A priority queue is a data structure that can hold elements of type T and implement the five operations given in Table 17:
| Function | Implemented operation |
|---|---|
|
push(T) |
Adds a new value to the collection being maintained |
|
top() |
Returns a reference to the smallest element in the collection |
|
pop() |
Deletes the smallest element from the collection |
|
size() |
Returns the number of elements in the collection |
|
empty() |
Returns true if the collection is empty |
Elements of type T must be comparable to each other, either through the use of the default less-than operator < , or through a comparison function passed either as a template argument or as an optional argument on the constructor. The latter form will be illustrated in the example program provided later in this chapter. As with all the containers in the Standard Library, there are several constructors. The default constructor requires either no arguments or the optional comparison function. An alternative constructor takes an iterator pair, and initializes the values in the container from the argument sequence. Once more, an optional third argument can be used to define the comparison function.
The priority queue datatype is built on top of a container class, which is the structure actually used to maintain the values in the collection. There are two containers in the Standard C++ Library that can be used to construct priority queues: vectors or deques. By default, a priority_queue will use vector.
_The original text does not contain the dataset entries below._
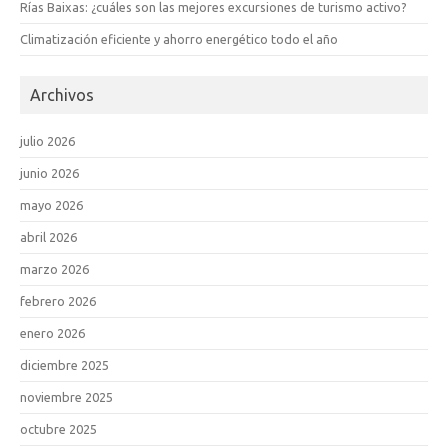
Rías Baixas: ¿cuáles son las mejores excursiones de turismo activo?
Climatización eficiente y ahorro energético todo el año
Archivos
julio 2026
junio 2026
mayo 2026
abril 2026
marzo 2026
febrero 2026
enero 2026
diciembre 2025
noviembre 2025
octubre 2025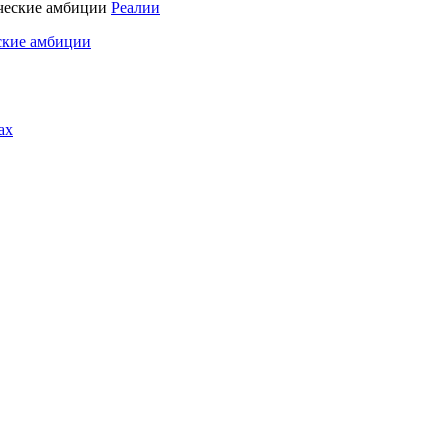
Реалии
ские амбиции
ах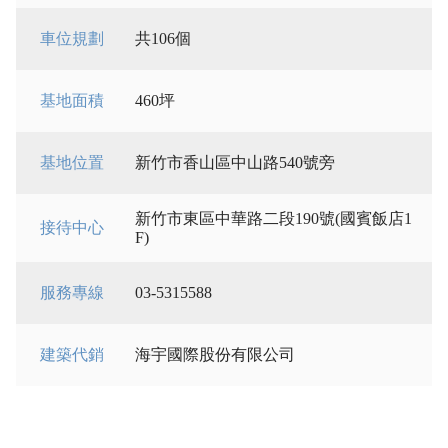
車位規劃
共106個
基地面積
460坪
基地位置
新竹市香山區中山路540號旁
新竹市東區中華路二段190號(國賓飯店1
接待中心
F)
服務專線
03-5315588
建築代銷
海宇國際股份有限公司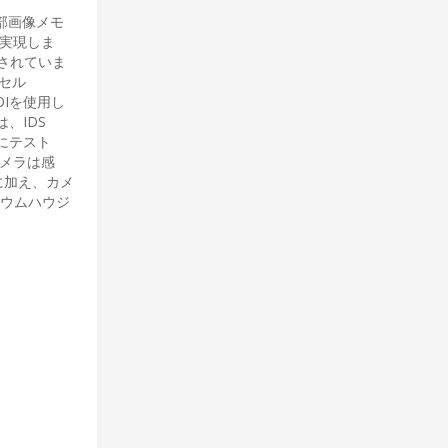
部画像メモ
を実現しま
とされていま
クセル
OIを使用し
は、IDS
にテスト
カメラは感
に加え、カメ
シウムハウジ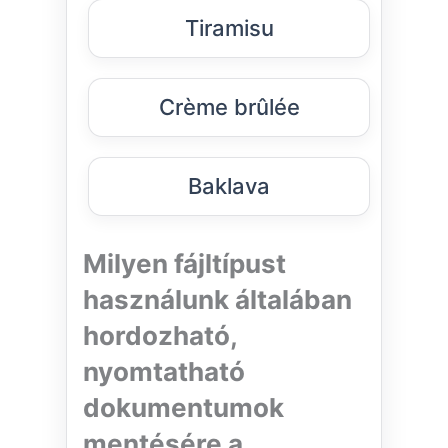
Tiramisu
Crème brûlée
Baklava
Milyen fájltípust
használunk általában
hordozható,
nyomtatható
dokumentumok
mentésére a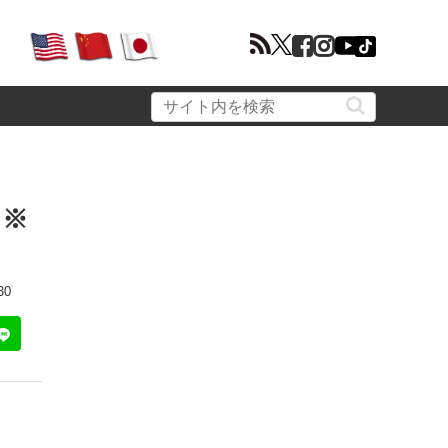
？※
30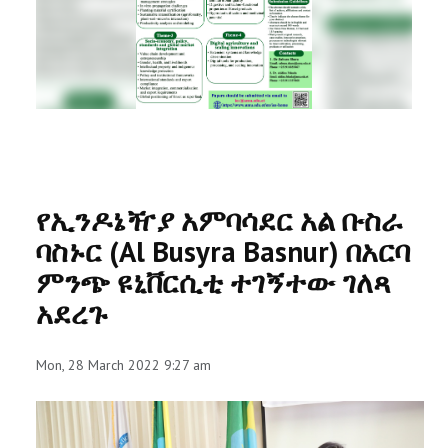
RESEARCH
REGISTRAR
JOURNALS
SYMPOSIA
የኢንዶኔዥያ አምባሳደር አል ቡስራ
PARTNERSHIP
ባስኑር (Al Busyra Basnur) በአርባ
ምንጭ ዩኒቨርሲቲ ተገኝተው ገለጻ
አደረጉ
Mon, 28 March 2022 9:27 am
The following illustrates the declaration of several priority queues3:
priority_queue< int > queue_one; //uses vector and less<int>
priority_queue< int, vector<int>, greater<int> > queue_two;
priority_queue< double, deque<double> >
queue_three(aList.begin(), aList.end());
priority_queue< eventStruct, vector<eventStruct> >
queue_four(eventComparison);
priority_queue< eventStruct, deque<eventStruct> >
queue_five(aVector.begin(), aVector.end(), eventComparison);
The queues constructed out of vectors tend to be somewhat smaller, while the queues constructed out of deques can be somewhat faster, particularly if the number of elements in the queue varies widely over the course of execution. However, these differences are slight, and either form generally works in most circumstances.
Because the priority queue data structure does not itself know how to construct iterators, very few of the algorithms noted in Chapter 13 can be used with priority queues. Instead of iterating over values, a typical algorithm that uses a priority queue constructs a loop, which repeatedly pulls values from the structure (using the top() and pop() operations) until the collection becomes empty (tested using the empty() operation). The example program described in Section 11.3 will illustrate this use.
A priority queue is implemented by internally building a data structure called a heap. Abstractly, a heap4 is a binary tree in which the value associated with every node is smaller than or equal to the value associated with either child node.